Lise returns to live in the house of her aunt on the island of Matha's Vineyard off Cape Cod. This prof. Literature retired immersed himself in his childhood memories as the house of Matha's Vineyard was to her place of all the discoveries, that of America but also the feelings, with his brilliant cousin Nick. The memories of Lisa are refreshed by reading a manuscript titled "Déjà Vu" Nick died prematurely left him, text in which he outlines his interpretation of the life of Lise: Nick's life Lise merely reproduces the Isabel Archer, heroine of "Portrait of a Lady by Henry James.
As Isabelle Archer, Lisa left a continent to another, received an inheritance, has rejected a pretender to love an unhappy marriage. Skeptical at the beginning of this rereading of her life exposed in the manuscript of Nick, she ends by questioning the meaning of events that have marked his life: was it handled? Who wrote his life? After a breathless hunt, Lise manage to discover the truth about his own history.

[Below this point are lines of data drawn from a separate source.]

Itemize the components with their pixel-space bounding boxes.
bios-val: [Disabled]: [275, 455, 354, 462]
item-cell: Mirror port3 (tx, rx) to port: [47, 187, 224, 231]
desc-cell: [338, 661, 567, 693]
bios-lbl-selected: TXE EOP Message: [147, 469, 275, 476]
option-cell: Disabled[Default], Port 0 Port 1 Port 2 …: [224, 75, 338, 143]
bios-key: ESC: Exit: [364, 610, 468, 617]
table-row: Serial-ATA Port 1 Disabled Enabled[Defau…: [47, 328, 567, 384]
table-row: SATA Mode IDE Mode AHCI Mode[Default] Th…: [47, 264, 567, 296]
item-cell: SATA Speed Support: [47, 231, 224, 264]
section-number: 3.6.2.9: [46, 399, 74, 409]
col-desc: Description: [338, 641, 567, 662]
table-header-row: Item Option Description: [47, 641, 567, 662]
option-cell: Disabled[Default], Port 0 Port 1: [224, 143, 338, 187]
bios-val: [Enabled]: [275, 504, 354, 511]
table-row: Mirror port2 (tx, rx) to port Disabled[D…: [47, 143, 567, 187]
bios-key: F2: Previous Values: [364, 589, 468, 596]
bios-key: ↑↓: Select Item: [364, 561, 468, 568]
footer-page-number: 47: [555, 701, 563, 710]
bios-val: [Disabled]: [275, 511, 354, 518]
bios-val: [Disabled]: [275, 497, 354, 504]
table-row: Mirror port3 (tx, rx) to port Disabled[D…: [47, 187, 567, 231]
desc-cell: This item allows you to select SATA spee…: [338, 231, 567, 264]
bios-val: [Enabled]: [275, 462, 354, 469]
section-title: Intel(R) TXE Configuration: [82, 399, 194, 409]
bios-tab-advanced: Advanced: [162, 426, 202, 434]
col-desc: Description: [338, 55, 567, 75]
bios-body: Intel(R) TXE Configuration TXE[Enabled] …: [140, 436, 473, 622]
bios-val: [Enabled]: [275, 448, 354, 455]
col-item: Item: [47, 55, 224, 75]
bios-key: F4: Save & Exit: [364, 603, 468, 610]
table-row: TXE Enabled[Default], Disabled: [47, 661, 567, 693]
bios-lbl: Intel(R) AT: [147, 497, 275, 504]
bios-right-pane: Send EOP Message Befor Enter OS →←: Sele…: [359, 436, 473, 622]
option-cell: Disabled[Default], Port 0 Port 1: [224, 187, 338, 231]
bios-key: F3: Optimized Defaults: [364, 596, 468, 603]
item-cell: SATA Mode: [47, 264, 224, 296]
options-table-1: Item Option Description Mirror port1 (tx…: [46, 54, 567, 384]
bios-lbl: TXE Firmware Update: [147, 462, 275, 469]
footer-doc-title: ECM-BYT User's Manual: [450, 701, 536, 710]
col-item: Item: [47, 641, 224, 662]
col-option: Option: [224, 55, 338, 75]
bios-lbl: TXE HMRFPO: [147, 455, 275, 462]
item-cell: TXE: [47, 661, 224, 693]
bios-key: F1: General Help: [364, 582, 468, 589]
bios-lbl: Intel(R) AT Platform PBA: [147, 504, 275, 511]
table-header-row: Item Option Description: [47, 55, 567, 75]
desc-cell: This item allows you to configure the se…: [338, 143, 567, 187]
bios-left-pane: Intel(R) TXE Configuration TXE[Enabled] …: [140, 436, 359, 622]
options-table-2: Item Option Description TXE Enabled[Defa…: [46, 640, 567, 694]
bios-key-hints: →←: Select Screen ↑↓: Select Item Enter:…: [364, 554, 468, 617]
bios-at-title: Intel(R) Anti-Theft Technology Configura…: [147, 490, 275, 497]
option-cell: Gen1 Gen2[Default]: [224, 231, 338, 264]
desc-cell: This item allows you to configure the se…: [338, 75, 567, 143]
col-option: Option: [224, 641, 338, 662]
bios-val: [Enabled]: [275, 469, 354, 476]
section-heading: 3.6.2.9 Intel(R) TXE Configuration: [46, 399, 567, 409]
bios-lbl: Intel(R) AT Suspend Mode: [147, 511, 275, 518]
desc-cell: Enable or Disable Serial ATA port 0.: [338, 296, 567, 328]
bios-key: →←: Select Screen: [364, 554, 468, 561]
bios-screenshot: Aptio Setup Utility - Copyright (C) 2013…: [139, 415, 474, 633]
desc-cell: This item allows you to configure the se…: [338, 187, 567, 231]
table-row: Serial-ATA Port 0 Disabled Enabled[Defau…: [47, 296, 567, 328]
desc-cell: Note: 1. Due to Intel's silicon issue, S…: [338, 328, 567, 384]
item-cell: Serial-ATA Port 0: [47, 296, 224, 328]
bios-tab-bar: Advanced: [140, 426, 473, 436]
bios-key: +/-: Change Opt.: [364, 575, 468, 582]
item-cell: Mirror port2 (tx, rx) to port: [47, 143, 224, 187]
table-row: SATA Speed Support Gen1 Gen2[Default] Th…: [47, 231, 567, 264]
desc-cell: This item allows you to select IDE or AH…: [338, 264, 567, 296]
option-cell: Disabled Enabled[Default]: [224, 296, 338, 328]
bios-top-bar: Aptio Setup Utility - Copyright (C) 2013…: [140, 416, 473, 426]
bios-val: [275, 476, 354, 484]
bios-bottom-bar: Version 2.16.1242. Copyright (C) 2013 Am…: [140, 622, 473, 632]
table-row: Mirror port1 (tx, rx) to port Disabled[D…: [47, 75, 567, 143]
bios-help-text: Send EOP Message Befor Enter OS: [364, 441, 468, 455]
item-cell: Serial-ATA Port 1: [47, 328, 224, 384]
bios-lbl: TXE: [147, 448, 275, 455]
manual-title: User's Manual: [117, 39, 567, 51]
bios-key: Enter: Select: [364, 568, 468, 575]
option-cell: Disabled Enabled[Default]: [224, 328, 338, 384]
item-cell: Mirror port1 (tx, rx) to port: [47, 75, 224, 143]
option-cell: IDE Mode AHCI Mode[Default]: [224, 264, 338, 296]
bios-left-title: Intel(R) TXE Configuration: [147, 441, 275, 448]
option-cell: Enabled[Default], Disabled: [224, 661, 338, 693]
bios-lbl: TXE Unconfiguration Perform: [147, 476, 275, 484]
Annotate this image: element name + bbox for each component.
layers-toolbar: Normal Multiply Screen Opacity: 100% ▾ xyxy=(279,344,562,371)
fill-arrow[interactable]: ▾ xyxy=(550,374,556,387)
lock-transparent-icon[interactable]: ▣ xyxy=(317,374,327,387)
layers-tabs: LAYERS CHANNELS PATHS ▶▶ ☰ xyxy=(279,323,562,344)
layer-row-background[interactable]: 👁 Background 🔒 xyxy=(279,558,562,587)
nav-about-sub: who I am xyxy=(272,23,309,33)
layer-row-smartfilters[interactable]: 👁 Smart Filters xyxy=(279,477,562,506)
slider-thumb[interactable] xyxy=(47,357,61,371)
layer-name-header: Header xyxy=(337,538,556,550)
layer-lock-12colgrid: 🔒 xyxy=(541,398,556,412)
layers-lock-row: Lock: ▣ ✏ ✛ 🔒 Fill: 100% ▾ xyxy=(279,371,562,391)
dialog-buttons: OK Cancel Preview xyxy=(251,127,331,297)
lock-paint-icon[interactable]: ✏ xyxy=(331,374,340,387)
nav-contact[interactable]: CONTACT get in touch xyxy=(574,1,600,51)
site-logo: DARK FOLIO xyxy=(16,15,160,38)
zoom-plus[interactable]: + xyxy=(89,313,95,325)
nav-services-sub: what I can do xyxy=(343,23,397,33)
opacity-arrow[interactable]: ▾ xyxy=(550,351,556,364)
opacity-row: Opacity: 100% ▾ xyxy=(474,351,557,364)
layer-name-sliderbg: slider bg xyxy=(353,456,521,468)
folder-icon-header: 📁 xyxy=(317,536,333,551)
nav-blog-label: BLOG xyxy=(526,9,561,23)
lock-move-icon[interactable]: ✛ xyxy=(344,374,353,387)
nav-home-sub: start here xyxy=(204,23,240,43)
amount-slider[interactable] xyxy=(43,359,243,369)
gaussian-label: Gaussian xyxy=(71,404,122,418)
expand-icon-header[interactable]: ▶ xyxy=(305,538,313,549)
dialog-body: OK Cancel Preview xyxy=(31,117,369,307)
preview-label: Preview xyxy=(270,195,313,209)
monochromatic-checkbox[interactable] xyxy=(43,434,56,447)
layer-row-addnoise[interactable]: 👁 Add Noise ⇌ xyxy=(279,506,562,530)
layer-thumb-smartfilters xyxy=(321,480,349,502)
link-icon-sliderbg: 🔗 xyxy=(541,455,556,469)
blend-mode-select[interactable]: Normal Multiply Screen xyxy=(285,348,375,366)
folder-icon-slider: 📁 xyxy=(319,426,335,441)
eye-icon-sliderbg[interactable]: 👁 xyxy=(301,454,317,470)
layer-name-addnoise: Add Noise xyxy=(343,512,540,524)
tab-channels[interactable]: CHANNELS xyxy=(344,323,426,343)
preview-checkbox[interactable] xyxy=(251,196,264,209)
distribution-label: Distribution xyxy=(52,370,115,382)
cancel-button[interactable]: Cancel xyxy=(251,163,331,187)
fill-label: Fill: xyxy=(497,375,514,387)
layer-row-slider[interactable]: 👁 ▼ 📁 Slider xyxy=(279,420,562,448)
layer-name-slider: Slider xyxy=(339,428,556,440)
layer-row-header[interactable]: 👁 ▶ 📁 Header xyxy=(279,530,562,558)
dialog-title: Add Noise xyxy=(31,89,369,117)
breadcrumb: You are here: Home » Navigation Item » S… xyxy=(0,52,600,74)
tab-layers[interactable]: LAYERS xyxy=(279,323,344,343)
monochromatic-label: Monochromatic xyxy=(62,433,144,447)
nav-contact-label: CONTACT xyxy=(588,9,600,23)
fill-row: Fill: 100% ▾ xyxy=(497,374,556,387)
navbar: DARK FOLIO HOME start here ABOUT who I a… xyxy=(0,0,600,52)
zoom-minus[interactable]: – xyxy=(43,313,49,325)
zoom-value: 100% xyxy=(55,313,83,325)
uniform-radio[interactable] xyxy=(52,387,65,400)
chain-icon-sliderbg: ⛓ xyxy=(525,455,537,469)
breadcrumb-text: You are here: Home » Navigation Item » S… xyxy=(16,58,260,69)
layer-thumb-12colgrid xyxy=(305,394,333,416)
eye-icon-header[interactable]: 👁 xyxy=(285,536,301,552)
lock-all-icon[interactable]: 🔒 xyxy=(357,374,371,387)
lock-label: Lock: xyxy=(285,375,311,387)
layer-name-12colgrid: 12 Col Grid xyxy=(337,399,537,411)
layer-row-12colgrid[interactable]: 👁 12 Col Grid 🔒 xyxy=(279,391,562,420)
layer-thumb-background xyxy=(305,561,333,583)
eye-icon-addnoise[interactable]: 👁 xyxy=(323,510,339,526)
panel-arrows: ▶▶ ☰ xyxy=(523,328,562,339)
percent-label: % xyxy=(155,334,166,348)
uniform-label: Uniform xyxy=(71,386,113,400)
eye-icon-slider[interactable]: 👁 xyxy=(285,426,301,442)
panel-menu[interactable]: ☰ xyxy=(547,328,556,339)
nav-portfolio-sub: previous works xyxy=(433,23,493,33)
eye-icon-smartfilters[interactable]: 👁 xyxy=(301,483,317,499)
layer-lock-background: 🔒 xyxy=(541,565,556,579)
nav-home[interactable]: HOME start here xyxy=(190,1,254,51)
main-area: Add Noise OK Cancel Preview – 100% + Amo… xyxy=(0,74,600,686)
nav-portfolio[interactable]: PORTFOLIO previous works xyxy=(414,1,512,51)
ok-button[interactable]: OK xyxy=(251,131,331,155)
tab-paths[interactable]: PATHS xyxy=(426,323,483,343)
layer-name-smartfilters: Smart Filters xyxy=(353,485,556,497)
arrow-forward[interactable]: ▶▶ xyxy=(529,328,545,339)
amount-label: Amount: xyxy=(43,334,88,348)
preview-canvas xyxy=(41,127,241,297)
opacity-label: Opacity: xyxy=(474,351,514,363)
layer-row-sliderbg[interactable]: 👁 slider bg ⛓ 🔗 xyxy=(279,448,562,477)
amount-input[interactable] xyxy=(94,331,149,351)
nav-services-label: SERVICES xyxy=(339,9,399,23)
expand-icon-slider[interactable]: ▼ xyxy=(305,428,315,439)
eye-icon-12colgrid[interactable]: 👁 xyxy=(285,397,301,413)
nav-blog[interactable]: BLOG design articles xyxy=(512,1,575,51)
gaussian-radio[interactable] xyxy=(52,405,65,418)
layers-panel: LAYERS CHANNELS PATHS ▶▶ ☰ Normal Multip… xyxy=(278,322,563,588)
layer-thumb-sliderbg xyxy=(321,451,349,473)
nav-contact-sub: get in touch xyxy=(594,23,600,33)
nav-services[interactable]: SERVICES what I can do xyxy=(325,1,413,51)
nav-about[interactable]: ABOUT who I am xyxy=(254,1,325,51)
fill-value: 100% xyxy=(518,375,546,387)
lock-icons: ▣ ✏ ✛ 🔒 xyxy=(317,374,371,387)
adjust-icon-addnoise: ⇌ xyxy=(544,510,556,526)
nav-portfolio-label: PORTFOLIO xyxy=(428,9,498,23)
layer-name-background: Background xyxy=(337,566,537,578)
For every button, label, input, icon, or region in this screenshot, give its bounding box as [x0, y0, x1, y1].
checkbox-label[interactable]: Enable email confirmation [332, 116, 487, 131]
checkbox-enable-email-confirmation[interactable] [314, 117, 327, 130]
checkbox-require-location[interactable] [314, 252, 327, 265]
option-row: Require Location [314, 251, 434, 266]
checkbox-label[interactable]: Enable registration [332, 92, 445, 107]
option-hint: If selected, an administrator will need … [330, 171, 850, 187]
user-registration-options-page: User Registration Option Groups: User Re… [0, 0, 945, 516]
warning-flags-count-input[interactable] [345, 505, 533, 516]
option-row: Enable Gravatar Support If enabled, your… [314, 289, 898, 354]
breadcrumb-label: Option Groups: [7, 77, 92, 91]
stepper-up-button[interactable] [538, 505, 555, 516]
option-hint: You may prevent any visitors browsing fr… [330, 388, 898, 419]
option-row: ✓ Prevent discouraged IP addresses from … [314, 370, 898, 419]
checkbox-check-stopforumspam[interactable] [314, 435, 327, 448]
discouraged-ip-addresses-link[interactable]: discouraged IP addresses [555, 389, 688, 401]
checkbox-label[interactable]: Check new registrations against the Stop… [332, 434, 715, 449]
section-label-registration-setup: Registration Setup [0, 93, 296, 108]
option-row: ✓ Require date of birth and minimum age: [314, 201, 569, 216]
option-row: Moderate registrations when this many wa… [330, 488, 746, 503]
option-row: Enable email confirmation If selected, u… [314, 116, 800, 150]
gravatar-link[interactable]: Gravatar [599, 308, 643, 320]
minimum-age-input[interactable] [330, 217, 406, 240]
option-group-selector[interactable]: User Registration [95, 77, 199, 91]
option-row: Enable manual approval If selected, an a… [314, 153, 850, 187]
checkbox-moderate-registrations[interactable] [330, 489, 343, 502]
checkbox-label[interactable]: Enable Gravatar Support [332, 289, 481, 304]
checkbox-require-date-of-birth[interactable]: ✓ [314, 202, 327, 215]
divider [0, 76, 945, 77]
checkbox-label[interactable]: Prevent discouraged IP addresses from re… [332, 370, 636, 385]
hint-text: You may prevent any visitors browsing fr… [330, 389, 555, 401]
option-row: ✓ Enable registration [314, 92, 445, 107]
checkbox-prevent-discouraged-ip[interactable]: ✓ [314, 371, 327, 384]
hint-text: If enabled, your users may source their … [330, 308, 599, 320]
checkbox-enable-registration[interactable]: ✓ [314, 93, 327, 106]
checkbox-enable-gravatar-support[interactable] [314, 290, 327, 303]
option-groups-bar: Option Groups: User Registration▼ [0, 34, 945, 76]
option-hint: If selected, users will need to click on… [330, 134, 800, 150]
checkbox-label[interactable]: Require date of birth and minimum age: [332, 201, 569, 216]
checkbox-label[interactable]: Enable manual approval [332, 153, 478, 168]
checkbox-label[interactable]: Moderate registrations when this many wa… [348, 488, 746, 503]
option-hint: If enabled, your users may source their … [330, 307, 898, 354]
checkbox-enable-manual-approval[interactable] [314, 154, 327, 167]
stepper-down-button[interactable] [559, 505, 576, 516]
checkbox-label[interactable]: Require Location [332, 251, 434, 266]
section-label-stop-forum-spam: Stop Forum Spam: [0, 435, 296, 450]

Following the structure of "Portrait of a Lady by Henry James," The excuse "combines two stories: the monologue Lise who remembers his gilded youth to Martha's Vineyard and the manuscript of the novel says that Nick James and analyzes the similarities with the life of his cousin.
Literary game brilliantly led, sensitivity and intelligence, "The excuse" is more than exercise in style. It is a meditation on the powers of literature, a survey quasi-fantasy on the links between fiction and life. To advise all readers who sometimes feel their lives read in the words of a writer.
"The excuse" Julie Wolkenstein, POL, 344 pages, 20 euros.